Chancellor Andre Bouchard set the amount of the sanction in a Sept. 17 order, the New York Law Journal reports. The money will cover attorney fees incurred by its client’s opponent for the deposition and litigation over the sanctions motion.
Bouchard had said he would impose a sanction in an Aug. 14 letter opinion that found Kramer Levin lawyer Philip Kaufman instructed the Feb. 6 deposition witness not to answer 75 questions, including many that “were benign and did not implicate any privilege.”
The deposition witness was another Kramer Levin lawyer being deposed because he was alleged to be a central figure in past disputes between the litigants, two co-founders of translation services company TransPerfect.
Bouchard is considering another sanctions motion, this one brought by Kramer Levin’s client, Elizabeth Elting, against her opponent, Philip Shawe, according to the New York Law Journal article. Bouchard said the motion “raises very serious issues of spoliation and discovery abuse.”

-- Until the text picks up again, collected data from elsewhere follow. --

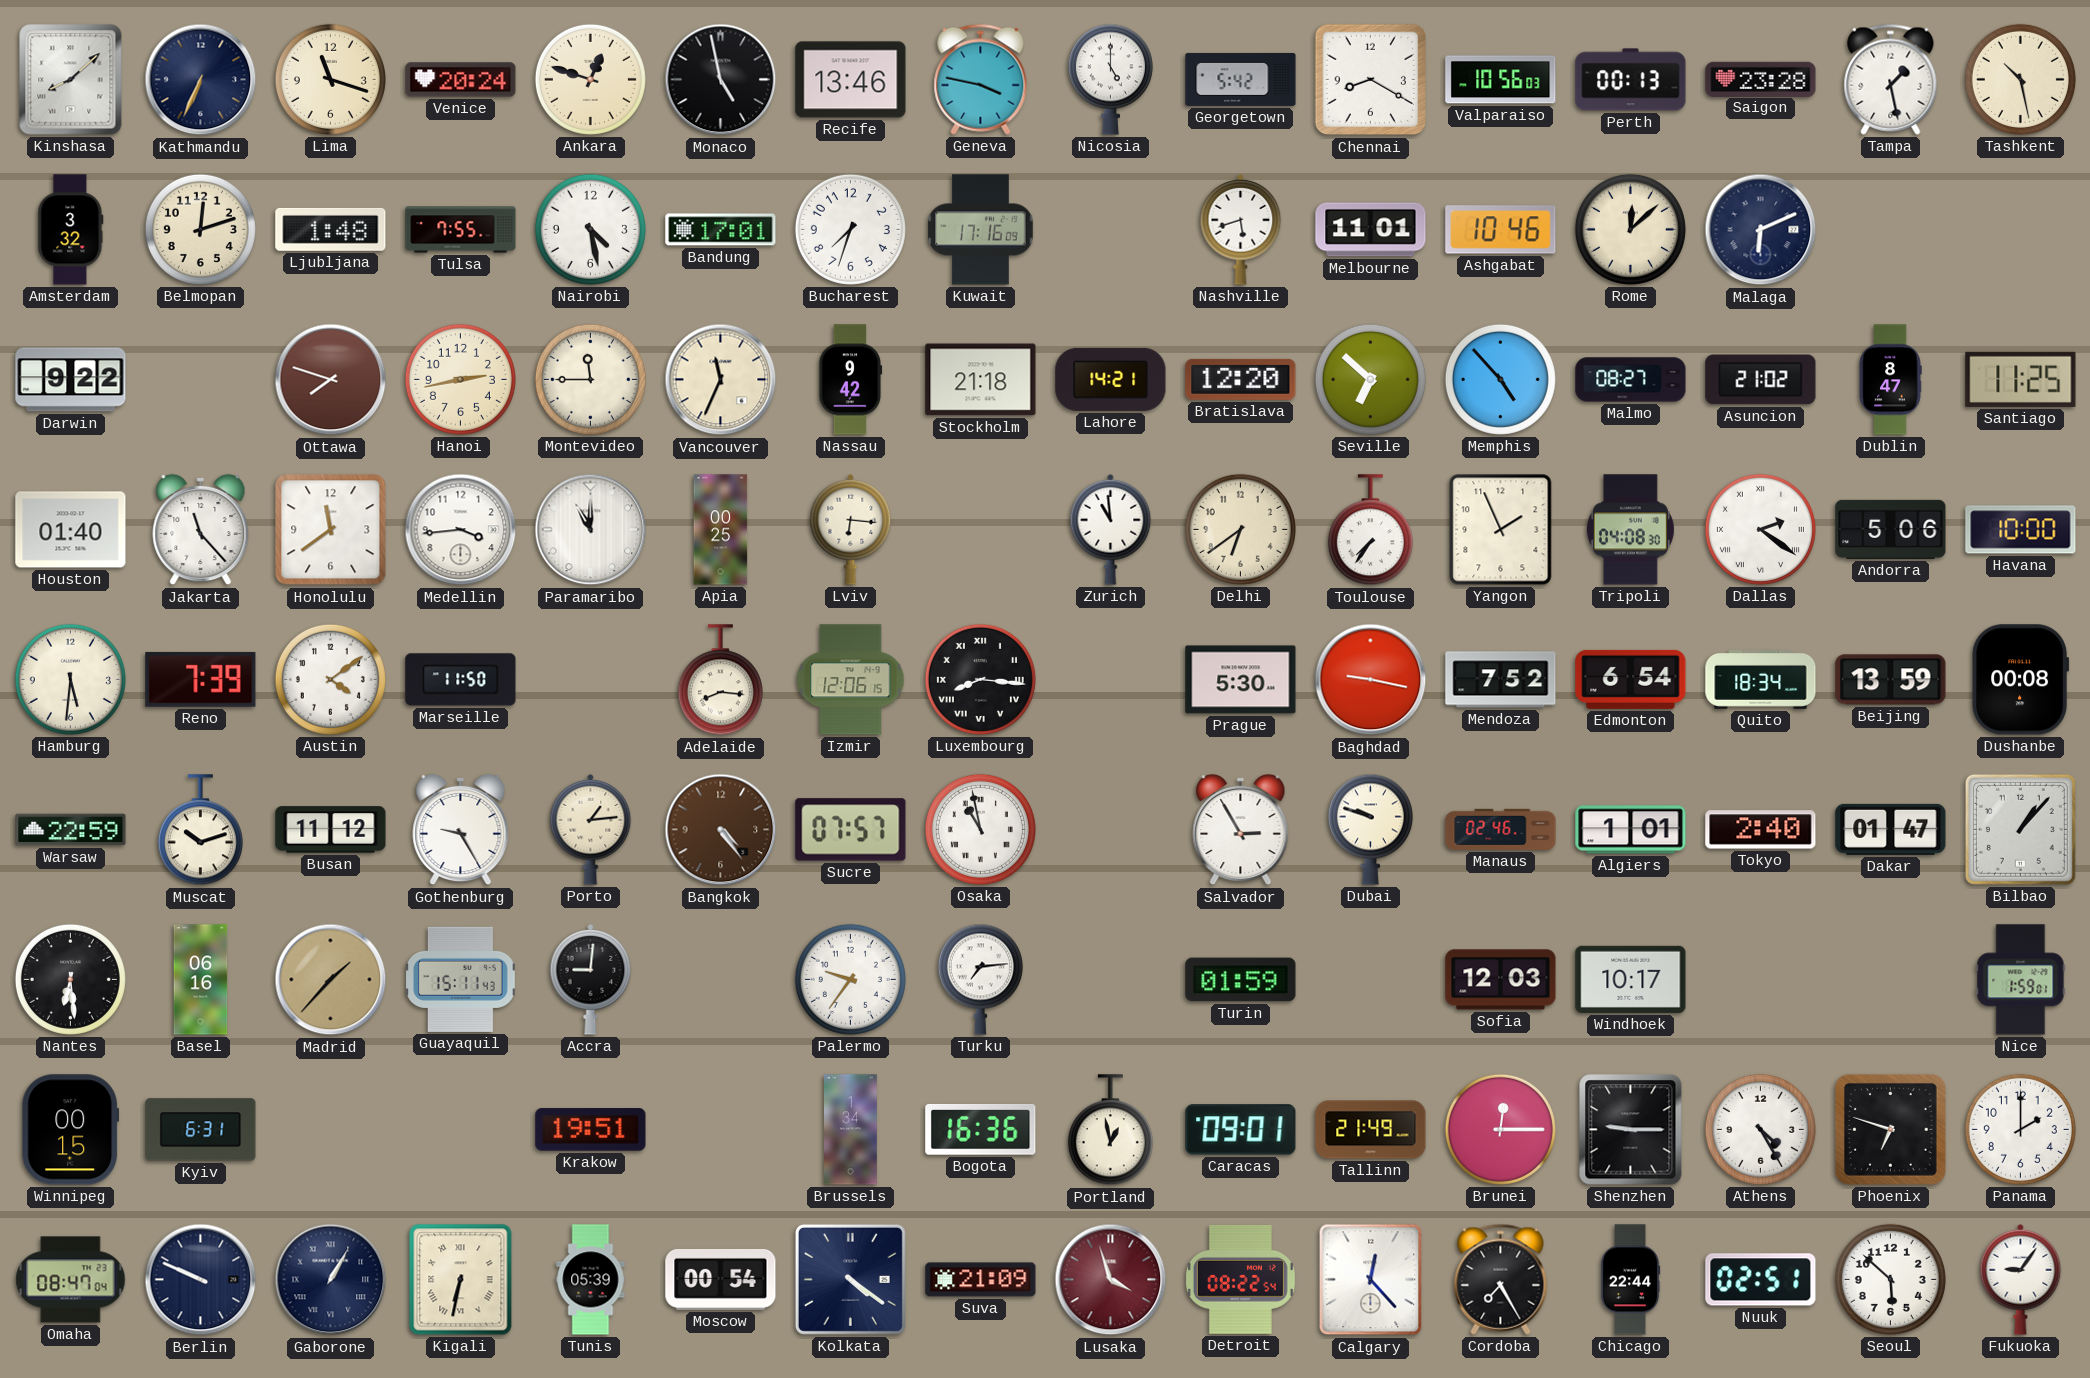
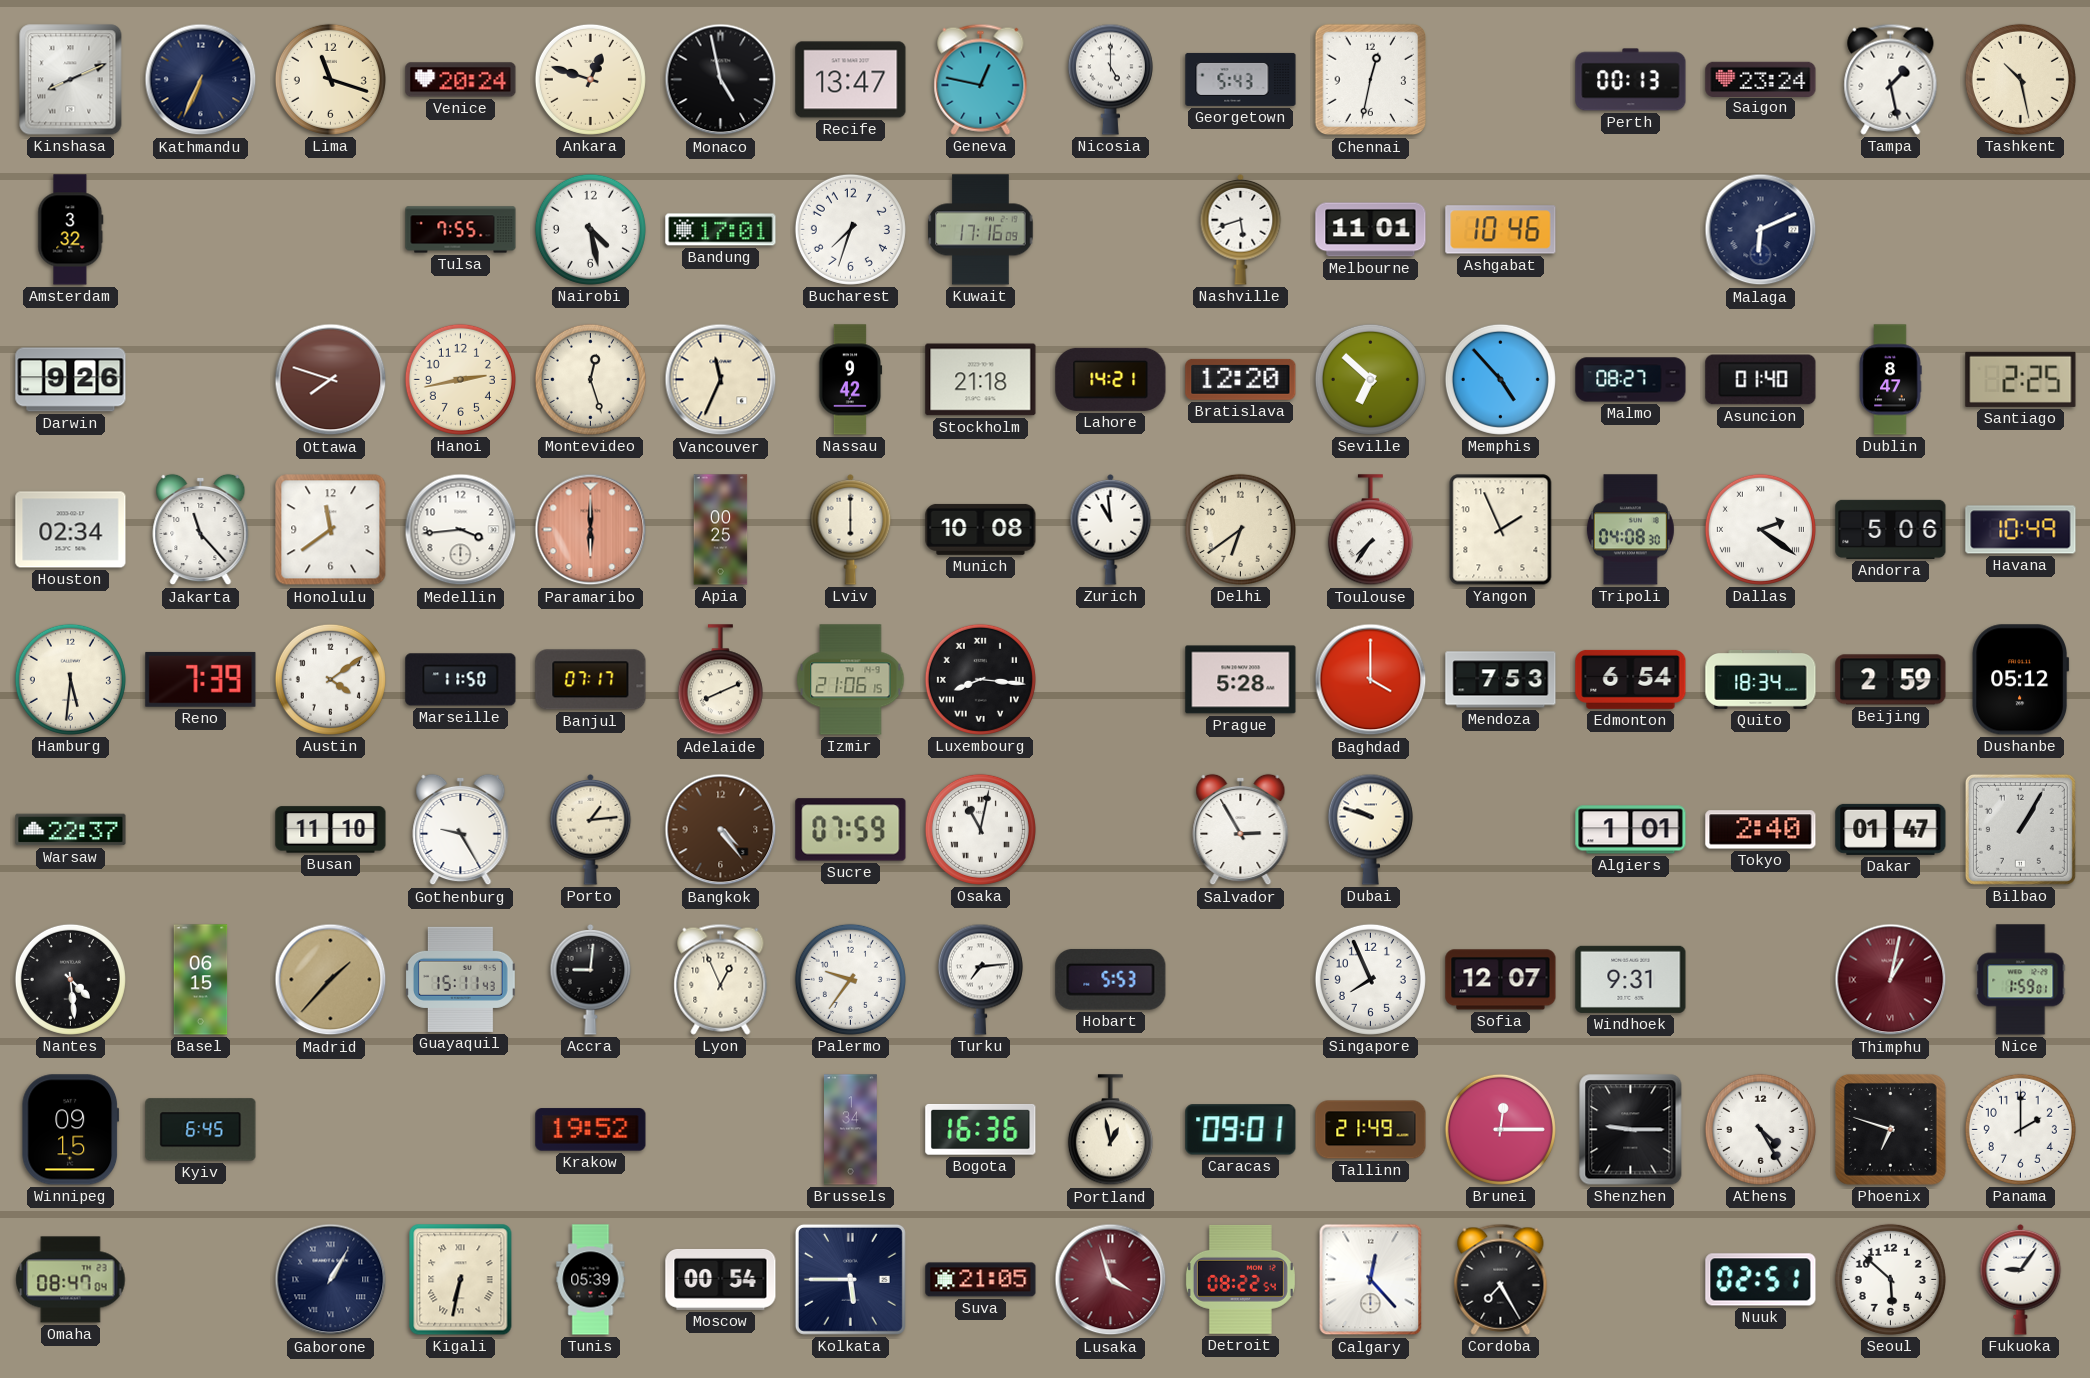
Kinshasa: 8:08 -> 8:11
Recife: 13:46 -> 13:47
Geneva: 3:47 -> 12:47
Georgetown: 5:42 -> 5:43
Chennai: 8:20 -> 12:32
Valparaiso: 10:56 -> none
Saigon: 23:28 -> 23:24
Belmopan: 12:12 -> none
Ljubljana: 1:48 -> none
Rome: 12:08 -> none
Darwin: 9:22 -> 9:26
Montevideo: 11:45 -> 12:27
Asuncion: 21:02 -> 01:40
Santiago: 11:25 -> 2:25
Houston: 01:40 -> 02:34
Paramaribo: 11:00 -> 6:00
Paramaribo dial: white -> salmon
Lviv: 6:16 -> 6:00
Munich: none -> 10:08
Havana: 10:00 -> 10:49
Banjul: none -> 07:17
Adelaide: 8:16 -> 8:11
Izmir: 12:06 -> 21:06
Prague: 5:30 -> 5:28
Baghdad: 9:17 -> 4:00
Mendoza: 7:52 -> 7:53
Beijing: 13:59 -> 2:59
Dushanbe: 00:08 -> 05:12
Warsaw: 22:59 -> 22:37
Muscat: 10:12 -> none
Busan: 11:12 -> 11:10
Sucre: 07:57 -> 07:59
Osaka: 10:58 -> 11:02
Manaus: 02:46 -> none
Bilbao: 1:07 -> 1:05
Nantes: 6:29 -> 4:29
Basel: 06:16 -> 06:15
Lyon: none -> 12:56
Hobart: none -> 5:53
Turin: 01:59 -> none
Singapore: none -> 7:56
Sofia: 12:03 -> 12:07
Windhoek: 10:17 -> 9:31
Thimphu: none -> 1:02
Winnipeg: 00:15 -> 09:15
Kyiv: 6:31 -> 6:45
Krakow: 19:51 -> 19:52
Berlin: 9:49 -> none
Kolkata: 4:21 -> 5:45
Suva: 21:09 -> 21:05
Chicago: 22:44 -> none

Elting claims Shawe acquired privileged communications involving Kramer Levin and deleted 21,000 files from his laptop. Shawe denies all of Elting’s allegations, according to a statement issued to the New York Law Journal by its lawyer, Howard Kaplan of Kaplan Rice.
Kramer Levin didn’t comment on the sanction when contacted by the New York Law Journal. The law firm issued a statement saying it was “extremely pleased” that Bouchard ordered the sale of Transperfect, which was “a very significant victory” for its client.